MBA Weekly Survey Mar. 1, 2023: Rising Rates Push Down Mortgage Applications
Interest rates reached their highest level since November, driving down mortgage application activity, the Mortgage Bankers Association reported Wednesday in its Weekly Mortgage Applications Survey for the week ending February 24.
The Market Composite Index fell by 5.7 percent on a seasonally adjusted basis from one week earlier. On an unadjusted basis, the Index decreased by 4 percent from the previous week.
The unadjusted Refinance Index decreased by 6 percent from the previous week and was 74 percent lower than the same week one year ago. The refinance share of mortgage activity decreased to 31.8 percent of total applications from 32.5 percent the previous week.
The seasonally adjusted Purchase Index decreased by 6 percent from one week earlier. The unadjusted Purchase Index decreased by 3 percent from the previous week and was 44 percent lower than the same week one year ago.
The FHA share of total applications remained unchanged at 12.1 percent from the week prior. The VA share of total applications decreased to 11.6 percent from 12.0 percent the week prior. The USDA share of total applications decreased to 0.5 percent from 0.6 percent the week prior.
“After a brief revival in application activity in January when mortgage rates dropped down to 6.2 percent, there has now been three straight weeks of declines in applications as mortgage rates have jumped 50 basis points over the past month,” said Joel Kan, MBA Vice President and Deputy Chief Economist. “Data on inflation, employment and economic activity have signaled that inflation may not be cooling as quickly as anticipated, which continues to put upward pressure on rates.”
Kan noted both purchase and refinance applications declined last week, with purchase index at a 28-year low for a second consecutive week. “Purchase applications were 44 percent lower than a year ago, as homebuyers again retreat to the sidelines as higher rates crimp affordability,” he said. “Refinance applications account for less than a third of all applications and remained more than 70 percent behind last year’s pace, as a majority of homeowners are already locked into lower rates.”

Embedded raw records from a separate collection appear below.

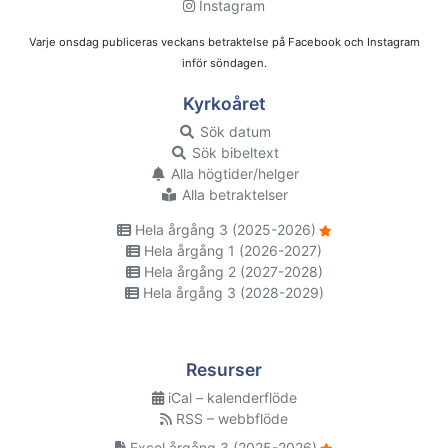
Instagram
Varje onsdag publiceras veckans betraktelse på Facebook och Instagram
inför söndagen.
Kyrkoåret
Sök datum
Sök bibeltext
Alla högtider/helger
Alla betraktelser
Hela årgång 3 (2025-2026)
Hela årgång 1 (2026-2027)
Hela årgång 2 (2027-2028)
Hela årgång 3 (2028-2029)
Resurser
iCal – kalenderflöde
RSS – webbflöde
Excel årgång 3 (2025-2026)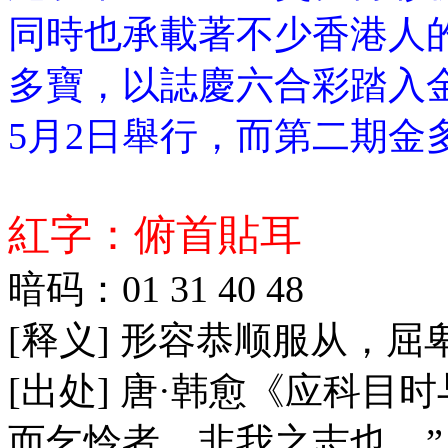
同時也承載著不少香港人的
多寶，以誌慶六合彩踏入金
5月2日舉行，而第二期金
紅字：俯首貼耳
暗码：01 31 40 48
[释义] 形容恭顺服从，
[出处] 唐·韩愈《应科目
而乞怜者，非我之志也。”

MBA reported the average contract interest rate for 30-year fixed-rate mortgages with conforming loan balances ($726,200 or less) increased to 6.71 percent from 6.62 percent, with points increasing to 0.77 from 0.75 (including origination fee) for 80 percent loan-to-value ratio loans. The effective rate increased from last week.
The average contract interest rate for 30-year fixed-rate mortgages with jumbo loan balances (greater than $726,200) remained at 6.44 percent, with points decreasing to 0.49 from 0.53 (including origination fee) for 80 percent LTV loans. The effective rate remained the same from last week.
The average contract interest rate for 30-year fixed-rate mortgages backed by FHA increased to 6.45 percent from 6.39 percent, with points increasing to 1.19 from 1.16 (including origination fee) for 80 percent LTV loans. The effective rate increased from last week.
The average contract interest rate for 15-year fixed-rate mortgages increased to 6.13 percent from 5.98 percent, with points remaining at 0.93 (including origination fee) for 80 percent LTV loans. The effective rate increased from last week.
The average contract interest rate for 5/1 adjustable-rate mortgages increased to 5.73 percent from 5.66 percent, with points decreasing to 0.86 from 0.97 (including origination fee) for 80 percent LTV loans. The effective rate increased from last week.
The ARM share of activity increased to 8.1 percent of total applications.
The survey covers more than 75 percent of all U.S. retail and consumer direct residential mortgage applications and has been conducted weekly since 1990. Respondents include mortgage bankers, commercial banks and thrifts.